US sanctions Iranian officials over protest crackdown, IRGC funding
The Treasury Department also blacklisted an investor accused of embezzling billions of dollars in Iranian oil revenue.
WASHINGTON — The US Treasury Department on Friday imposed sanctions on a group of six Iranian officials it said were responsible for this month’s violent crackdown on anti-government protesters.
The move comes as President Donald Trump weighs military action against Iran after mass protests left thousands dead at the hands of Iranian security forces. The New York Times reported on Friday that the Pentagon has presented Trump with options that include US forces carrying out raids on sites inside Iran.
The targets included Iranian Interior Minister Eskandar Momeni Kalagari, who oversees the country’s Law Enforcement Forces, Majid Khademi, head of the Islamic Revolutionary Guard Corps' Intelligence Organization and Ghorban Mohammad Valizadeh, the commander of the IRGC’s Seyyad al-Shohada Corps in Tehran province.
The sanctions follow the European Union’s decision Thursday to label the IRGC as a terrorist group.

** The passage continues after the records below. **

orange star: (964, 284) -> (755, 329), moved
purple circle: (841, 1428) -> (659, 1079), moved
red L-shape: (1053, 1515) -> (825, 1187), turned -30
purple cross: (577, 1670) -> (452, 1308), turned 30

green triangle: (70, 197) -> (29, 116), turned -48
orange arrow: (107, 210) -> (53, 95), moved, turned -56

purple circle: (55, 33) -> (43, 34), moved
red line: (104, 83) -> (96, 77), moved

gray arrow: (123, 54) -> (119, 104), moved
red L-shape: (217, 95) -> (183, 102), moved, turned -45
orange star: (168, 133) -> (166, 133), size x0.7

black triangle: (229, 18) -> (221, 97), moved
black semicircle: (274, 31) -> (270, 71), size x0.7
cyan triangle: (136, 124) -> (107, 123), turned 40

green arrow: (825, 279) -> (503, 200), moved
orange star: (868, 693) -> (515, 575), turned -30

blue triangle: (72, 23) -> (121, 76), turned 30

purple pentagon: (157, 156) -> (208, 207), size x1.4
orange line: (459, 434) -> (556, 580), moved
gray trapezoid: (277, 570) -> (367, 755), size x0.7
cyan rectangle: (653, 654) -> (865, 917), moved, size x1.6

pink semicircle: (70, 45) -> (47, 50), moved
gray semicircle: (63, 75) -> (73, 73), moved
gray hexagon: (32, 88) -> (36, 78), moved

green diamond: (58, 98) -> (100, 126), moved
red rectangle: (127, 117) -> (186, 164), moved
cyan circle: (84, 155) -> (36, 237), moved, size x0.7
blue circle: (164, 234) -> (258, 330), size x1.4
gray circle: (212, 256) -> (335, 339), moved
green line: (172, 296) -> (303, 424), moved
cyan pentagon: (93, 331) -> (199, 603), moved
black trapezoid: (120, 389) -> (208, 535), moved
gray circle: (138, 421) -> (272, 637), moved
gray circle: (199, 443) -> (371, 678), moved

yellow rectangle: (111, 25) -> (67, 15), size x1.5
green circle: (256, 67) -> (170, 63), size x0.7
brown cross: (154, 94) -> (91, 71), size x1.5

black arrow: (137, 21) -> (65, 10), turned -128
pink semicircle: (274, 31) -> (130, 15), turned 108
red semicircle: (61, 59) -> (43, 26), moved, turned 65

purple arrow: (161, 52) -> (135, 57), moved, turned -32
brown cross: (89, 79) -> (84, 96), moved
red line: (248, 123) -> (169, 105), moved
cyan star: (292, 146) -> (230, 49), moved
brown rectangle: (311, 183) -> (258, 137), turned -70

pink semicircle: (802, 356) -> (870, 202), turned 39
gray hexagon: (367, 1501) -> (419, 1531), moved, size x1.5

Trump designated the entity as a foreign terrorist organization in his first term.
Also blacklisted was Babak Morteza Zanjani, whom the Treasury describes as a criminal Iranian investor who previously embezzled billions of dollars in Iranian oil revenue and has provided financial backing for the regime and the IRGC. The department designated two UK-registered digital asset exchanges that are connected to Zanjani and have allegedly processed funds for wallets linked to the IRGC.
“Like rats on a sinking ship, the regime is frantically wiring funds stolen from Iranian families to banks and financial institutions around the world,” Treasury Secretary Scott Bessent said in a statement. “Rest assured, Treasury will act.”
The protest movement began in Tehran’s central bazaar over economic grievances in late December and spread to all of Iran’s 31 provinces before it was violently crushed under an internet blackout.
This developing story has been updated since initial publication.